A chi se non a Loach, così esperto di scioperanti da essere censurato in Patria (erano i favolosi anni Ottanta di Margaret Thatcher), si può chiedere un parere sugli scioperanti di Hollywood, per quanto l’industria hollywoodiana non sia mai stato il suo primo pensiero al risveglio: «È, non di meno, una lotta industriale, tra quella dei film e le imprese capitaliste. Cercano di fregare le persone che lavorano per loro, come fanno tutte le industrie». Loach supporta l’azione di chi sciopera, ma crede anche che «la domanda sottesa all’agire delle industrie dello spettacolo porti con sé oltre la questione economica anche quella di come cambiare i soggetti, il contenuto di quanto viene scritto dagli autori, che è anch’esso deciso da qualcun altro. E in campo autoriale, qualcuno si vende per tanti soldi, cosa che non dovrebbe essere lo scopo di chi fa quel mestiere. Ma questo è un lungo discorso e bisogna portare massimo rispetto per tutti coloro che scendono in strada».

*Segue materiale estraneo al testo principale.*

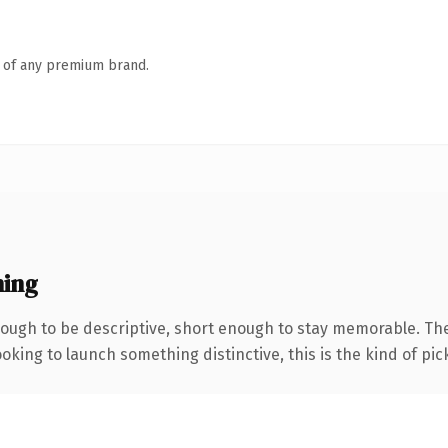
n of any premium brand.
ning
ugh to be descriptive, short enough to stay memorable. The
oking to launch something distinctive, this is the kind of pick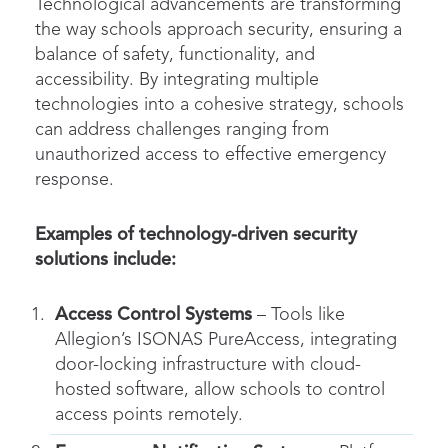
Technological advancements are transforming
the way schools approach security, ensuring a
balance of safety, functionality, and
accessibility. By integrating multiple
technologies into a cohesive strategy, schools
can address challenges ranging from
unauthorized access to effective emergency
response.
Examples of technology-driven security
solutions include:
Access Control Systems
– Tools like
Allegion’s ISONAS PureAccess, integrating
door-locking infrastructure with cloud-
hosted software, allow schools to control
access points remotely.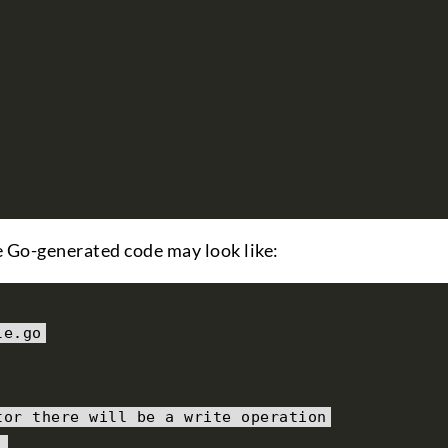
he Go-generated code may look like:
le
.
go
tor there will be a write operation
)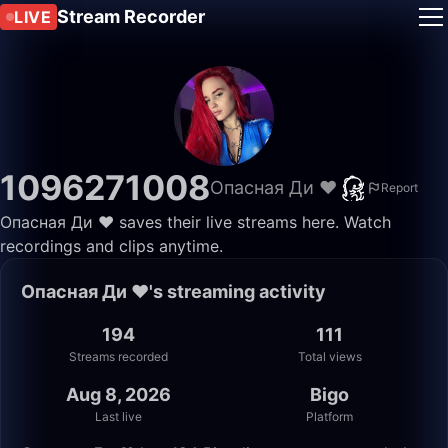
Stream Recorder
LIVE
1096271008
Опасная Ди ❤️
Report
Опасная Ди ❤️ saves their live streams here. Watch
recordings and clips anytime.
Опасная Ди ❤️'s streaming activity
194
111
Streams recorded
Total views
Aug 8, 2026
Bigo
Last live
Platform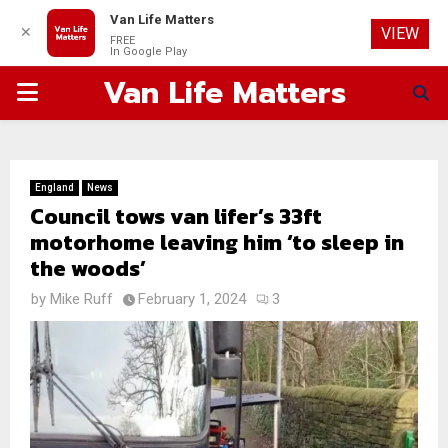
Van Life Matters
✕
VIEW
FREE
In Google Play
Van Life Matters
PRIMARY
MENU
England
News
Council tows van lifer’s 33ft
motorhome leaving him ‘to sleep in
the woods’
by
Mike Ruff
February 1, 2024
3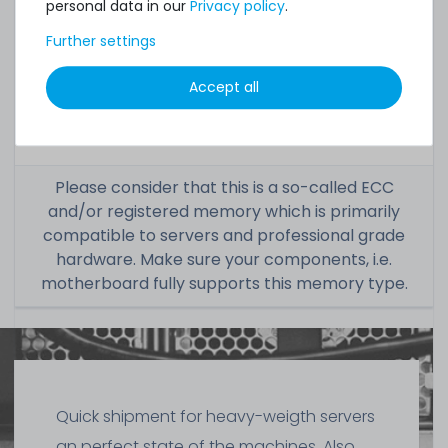
personal data in our
Privacy policy
.
Condition:
used, very good
Further settings
Included in
1x module
Accept all
delivery:
Please consider that this is a so-called ECC
and/or registered memory which is primarily
compatible to servers and professional grade
hardware. Make sure your components, i.e.
motherboard fully supports this memory type.
Quick shipment for heavy-weigth servers
an perfect state of the machines. Also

Tra le scene più belle, di quelle che arrivano quando tutto sembra perso, ‘The Old Oak’ regala un monologo sulla bellezza che è allo stesso tempo l’incontro tra credo diversi in un unico luogo, rilassatamente neutro. Laverty: «In chiesa, gli occhi di Yara che contengono la distruzione della sua nazione incontrano l’architettura del posto e la musica; TJ non fa altro che accogliere le sue parole, perché in quel momento può solo ascoltare. Credo si tratti di un istante di reciproca fiducia». Loach: «Penso che, se proprio lo si vuole cercare, il barlume della speranza risieda proprio lì».

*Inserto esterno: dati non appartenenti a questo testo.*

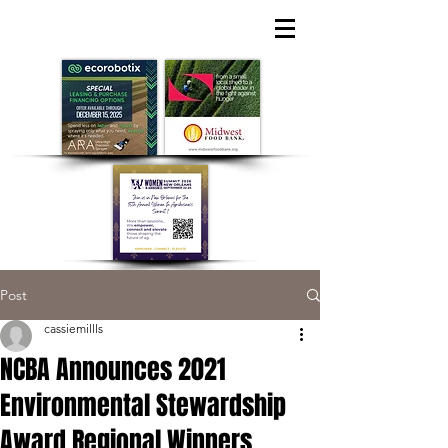
Post
cassiemillls
NCBA Announces 2021
Environmental Stewardship
Award Regional Winners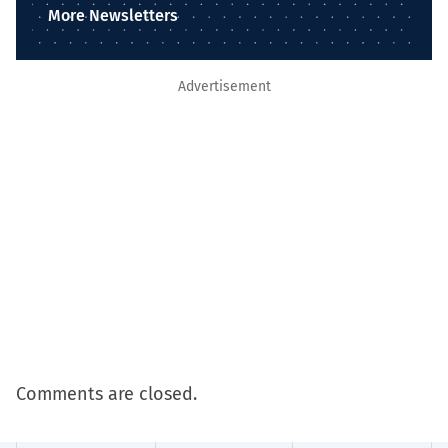
More Newsletters
Advertisement
Comments are closed.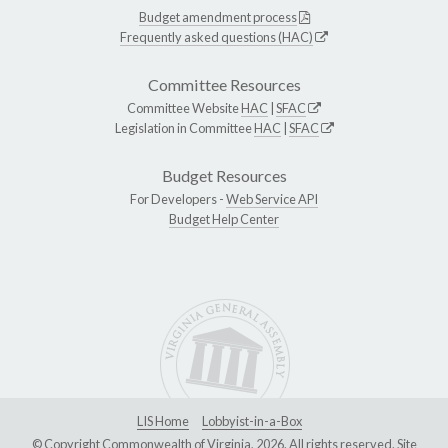
Budget amendment process
Frequently asked questions (HAC)
Committee Resources
Committee Website
HAC
|
SFAC
Legislation in Committee
HAC
|
SFAC
Budget Resources
For Developers -
Web Service API
Budget Help Center
LIS Home
Lobbyist-in-a-Box
© Copyright Commonwealth of Virginia, 2026. All rights reserved. Site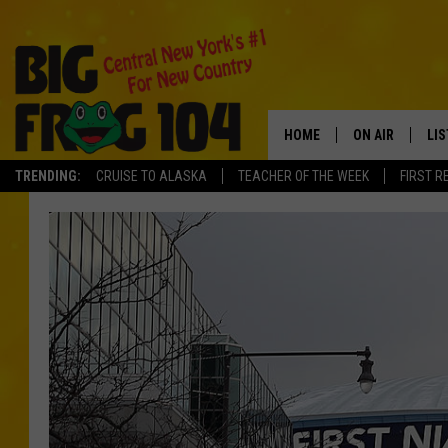
HOME
ON AIR
LI
TRENDING:
CRUISE TO ALASKA
TEACHER OF THE WEEK
FIRST R
SCHEDULE
LIS
POLLY WOGG
MO
TASTE OF COU
AL
GO
ON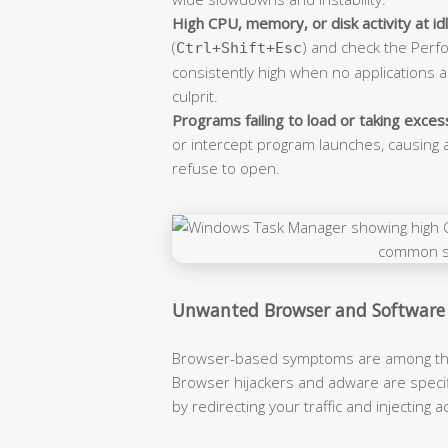
High CPU, memory, or disk activity at idl
(
) and check the Perf
Ctrl+Shift+Esc
consistently high when no applications
culprit.
Programs failing to load or taking excess
or intercept program launches, causing a
refuse to open.
Unwanted Browser and Software
Browser-based symptoms are among the m
Browser hijackers and adware are specifi
by redirecting your traffic and injecting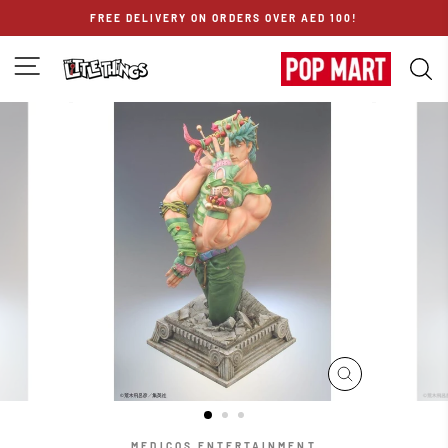
Skip
FREE DELIVERY ON ORDERS OVER AED 100!
to
content
SITE NAVIGATION
S
CLOSE
(ESC)
MEDICOS ENTERTAINMENT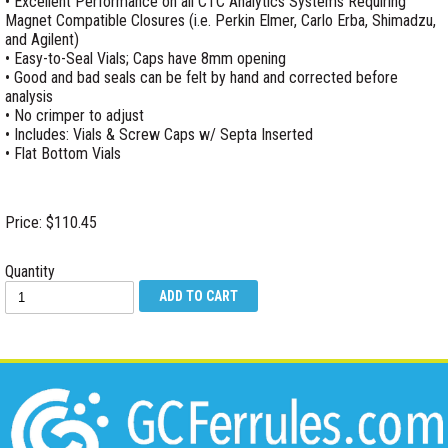
• Excellent Performance on all CTC Analytics Systems Requiring
Magnet Compatible Closures (i.e. Perkin Elmer, Carlo Erba, Shimadzu,
and Agilent)
• Easy-to-Seal Vials; Caps have 8mm opening
• Good and bad seals can be felt by hand and corrected before
analysis
• No crimper to adjust
• Includes: Vials & Screw Caps w/ Septa Inserted
• Flat Bottom Vials
Price: $110.45
Quantity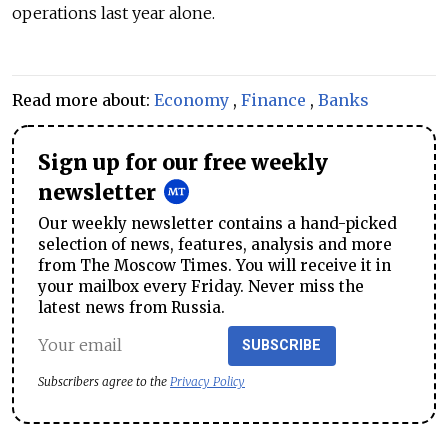
operations last year alone.
Read more about:
Economy
,
Finance
,
Banks
Sign up for our free weekly
newsletter
Our weekly newsletter contains a hand-picked
selection of news, features, analysis and more
from The Moscow Times. You will receive it in
your mailbox every Friday. Never miss the
latest news from Russia.
SUBSCRIBE
Subscribers agree to the
Privacy Policy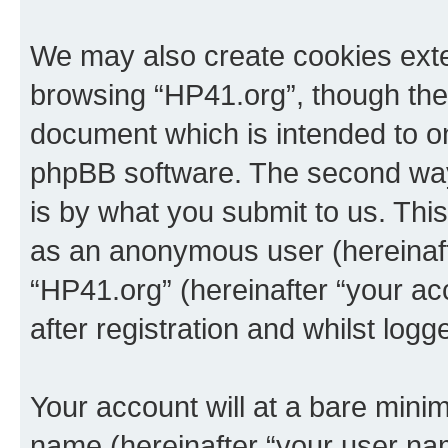
We may also create cookies exte
browsing “HP41.org”, though thes
document which is intended to o
phpBB software. The second way 
is by what you submit to us. This 
as an anonymous user (hereinaft
“HP41.org” (hereinafter “your a
after registration and whilst logg
Your account will at a bare minim
name (hereinafter “your user na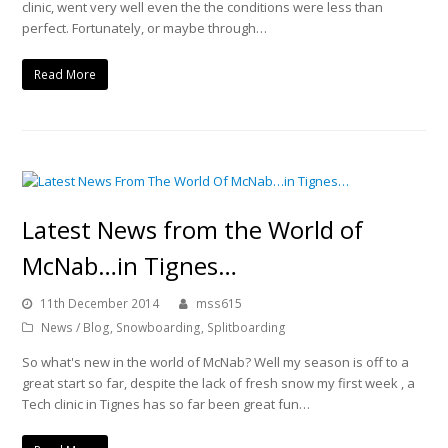
clinic, went very well even the the conditions were less than
perfect. Fortunately, or maybe through…
Read More
Latest News from the World of
McNab…in Tignes…
11th December 2014
mss615
News / Blog
,
Snowboarding
,
Splitboarding
So what's new in the world of McNab? Well my season is off to a
great start so far, despite the lack of fresh snow my first week , a
Tech clinic in Tignes has so far been great fun…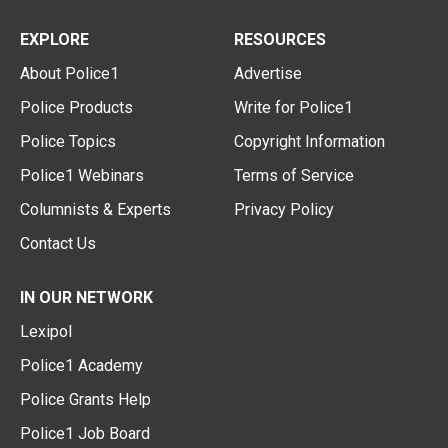
EXPLORE
RESOURCES
About Police1
Advertise
Police Products
Write for Police1
Police Topics
Copyright Information
Police1 Webinars
Terms of Service
Columnists & Experts
Privacy Policy
Contact Us
IN OUR NETWORK
Lexipol
Police1 Academy
Police Grants Help
Police1 Job Board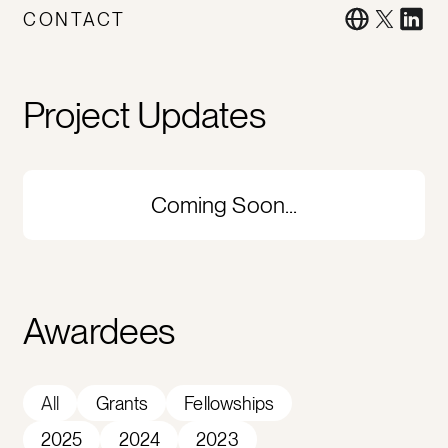
CONTACT
Project Updates
Coming Soon...
Awardees
All
Grants
Fellowships
2025
2024
2023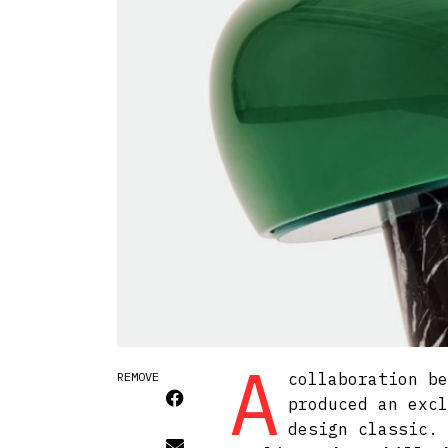
A
REMOVE
collaboration be
produced an excl
design classic. 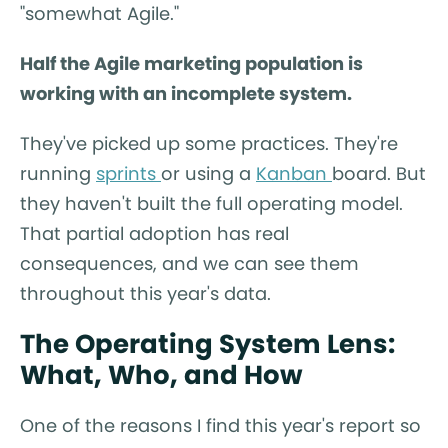
"somewhat Agile."
Half the Agile marketing population is
working with an incomplete system.
They've picked up some practices. They're
running
sprints
or using a
Kanban
board. But
they haven't built the full operating model.
That partial adoption has real
consequences, and we can see them
throughout this year's data.
The Operating System Lens:
What, Who, and How
One of the reasons I find this year's report so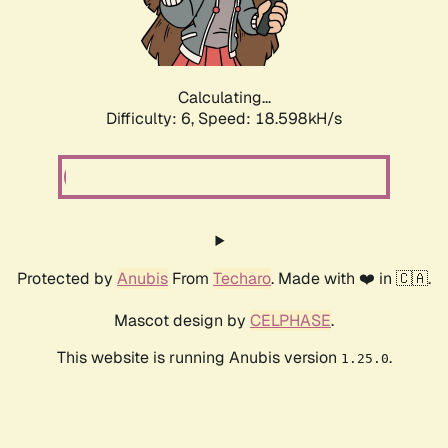
Calculating...
Difficulty: 6,
Speed: 18.598kH/s
Protected by
Anubis
From
Techaro
. Made with ❤️ in 🇨🇦.
Mascot design by
CELPHASE
.
This website is running Anubis version
.
1.25.0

Se non fosse che il film è antecedente all’incontro del regista con Papa Francesco (avvenuto giusto un mese fa, quando Loach definì il pontefice “un autentico uomo di sinistra”), il momento mistico parrebbe partorito dall’improvviso ricredersi di un agnostico tendente all’ateo: «Non è il frutto di una conversione (ride, ndr). È stato un bell’incontro, sono rimasto positivamente colpito dalla persona». Sull’indotto e sul contorno, già si sa.

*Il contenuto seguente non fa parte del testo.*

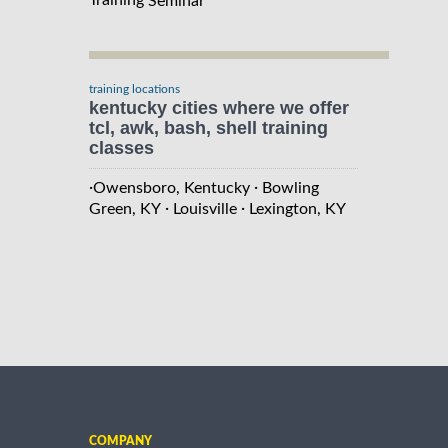
Seminar
training locations
kentucky cities where we offer
tcl, awk, bash, shell training
classes
·
·
Owensboro, Kentucky
Bowling
·
·
Green, KY
Louisville
Lexington, KY
COMPANY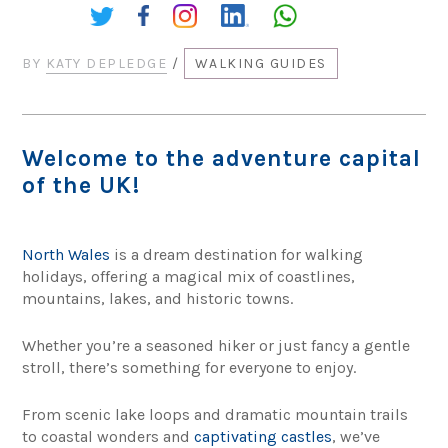
Share:
BY
KATY DEPLEDGE
/
WALKING GUIDES
Welcome to the adventure capital
of the UK!
North Wales
is a dream destination for walking
holidays, offering a magical mix of coastlines,
mountains, lakes, and historic towns.
Whether you’re a seasoned hiker or just fancy a gentle
stroll, there’s something for everyone to enjoy.
From scenic lake loops and dramatic mountain trails
to coastal wonders and
captivating castles
, we’ve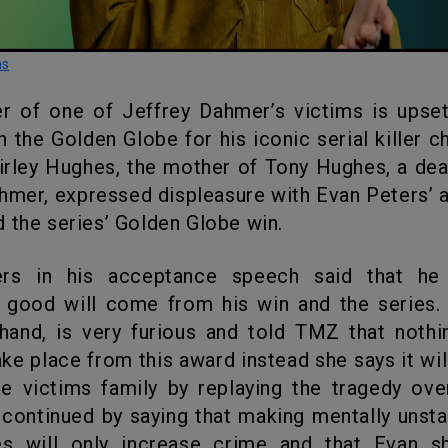
ns
 the Golden Globe for his iconic serial killer c
hirley Hughes, the mother of Tony Hughes, a dea
hmer, expressed displeasure with Evan Peters’
 the series’ Golden Globe win.
good will come from his win and the series. 
hand, is very furious and told TMZ that noth
ake place from this award instead she says it wi
he victims family by replaying the tragedy ov
 continued by saying that making mentally unst
es will only increase crime and that Evan s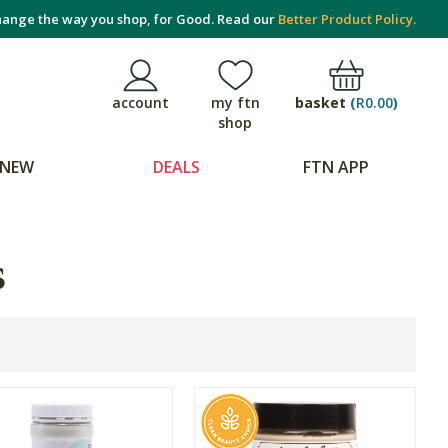
ange the way you shop, for Good. Read our
Better Product Policy.
basket
(
R0.00
)
account
my ftn
shop
NEW
DEALS
FTN APP
s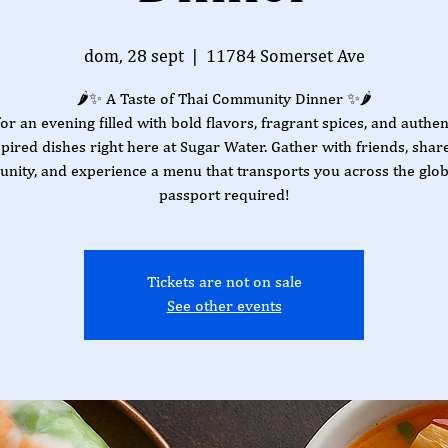
dom, 28 sept
  |  
11784 Somerset Ave
🌶️✨ A Taste of Thai Community Dinner ✨🌶️
for an evening filled with bold flavors, fragrant spices, and authen
spired dishes right here at Sugar Water. Gather with friends, share
nity, and experience a menu that transports you across the gl
passport required!
Tickets are not on sale
See other events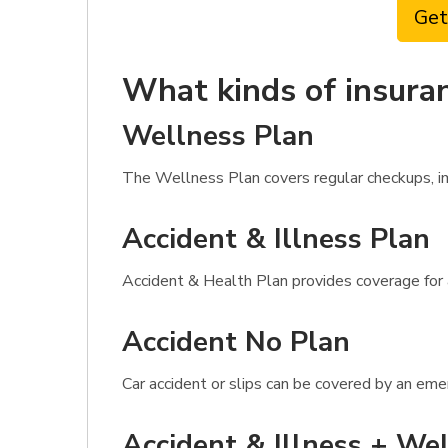
Get
What kinds of insuran
Wellness Plan
The Wellness Plan covers regular checkups, imm
Accident & Illness Plan
Accident & Health Plan provides coverage for a
Accident No Plan
Car accident or slips can be covered by an eme
Accident & Illness + Wel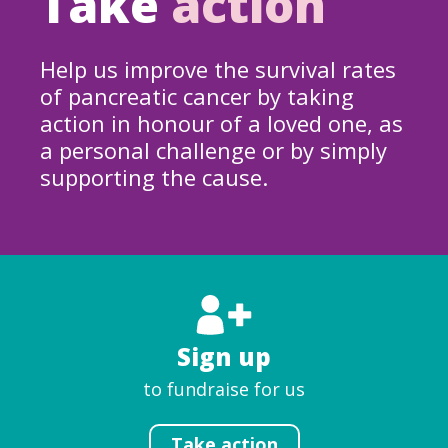
Take
action
Help us improve the survival rates
of pancreatic cancer by taking
action in honour of a loved one, as
a personal challenge or by simply
supporting the cause.
Sign up
to fundraise for us
Take action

Dovevamo scrivere una cosa alla fine, ed è questa. “Un giorno alla volta. D’altra parte, se ti alzi la mattina e il tuo nome non è nei necrologi… un giorno alla volta”, diceva Loach a Cannes in maggio, commentando il declino. “La memoria a breve termine se ne va, e la mia vista comincia a diventare un po’ confusa”, scriveva deadline.com. A Locarno, le parole sono diventate queste: «Sì, dovrebbe essere il mio ultimo film. Probabilmente mi confronterò con qualcosa di più piccolo. Ma gli spunti per le storie rimangono tanti».